Lymph node architecture preceding and following 6 months of potent antiviral therapy: follicular hyperplasia persists in parallel with p24 antigen restoration after involution and CD4 cell depletion in an AIDS patient.

Objectives: To evaluate changes in architecture, viral RNA, and viral protein over 6 months in lymph nodes from retroviral-naïve HIV-infected persons before and after commencing highly active antiretroviral therapy (HAART).

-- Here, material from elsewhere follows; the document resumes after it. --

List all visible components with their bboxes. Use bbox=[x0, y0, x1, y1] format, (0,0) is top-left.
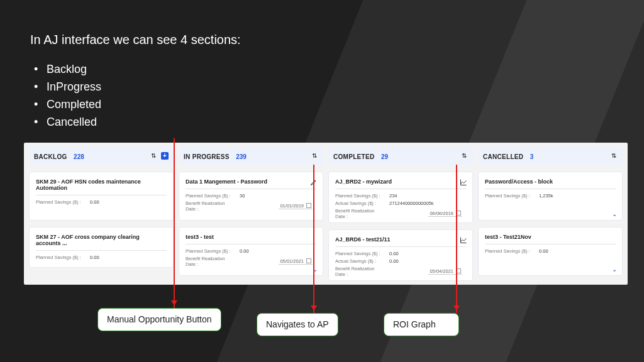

Methods: Nine antiretroviral-naïve HIV-infected persons had lymph nodes excised at baseline and at 2 and 6-8 months after beginning a four-drug combination regimen containing zidovudine, lamivudine, nevirapine, and indinavir. Two patients had AIDS. Lymph nodes were examined by immunohistochemical staining for Gag p24 HIV, CD3, CD21, CD20, HAM 56, and Ki67 antigens and by in-situ hybridization (ISH) for HIV RNA and H3-histone RNA.
Results: Eight of nine baseline lymph nodes showed follicular hyperplasia and germinal center and paracortical mononuclear cell activation. At 2 months, the lymph nodes from seven patients, including the AIDS patients, showed more follicular hyperplasia and activation than their baseline specimens but with decreased mononuclear cell activation. By 6 months, seven lymph nodes were less hyperplastic and activated than their corresponding 2 month specimens. Combined ISH/immunohistochemical staining of baseline lymph nodes revealed productively infected T (CD3) and B (CD20) cells and macrophages (HAM56+). HIV RNA-positive mononuclear cells were infrequent at 2 months, and rare at 6 months. HIV RNA was still associated with follicular dendritic cells (FDC) at 2 months, but not at 6 months. HIV p24-positive antigen in germinal centers persisted through all 6, and the one 8 month specimens. The baseline lymph nodes from one of the AIDS patients was involuted and T cell depleted, whereas the follow-up lymph nodes were hyperplastic with normal T cell levels.
Conclusion: Follicular hyperplasia and cell activation, possibly caused by persistent viral protein in germinal centers, may help explain why HIV viremia rebounds so rapidly after the interruption of HAART. Restoration of architecture may follow the treatment of patients with AIDS who initially had involuted and CD4 cell-depleted lymph nodes.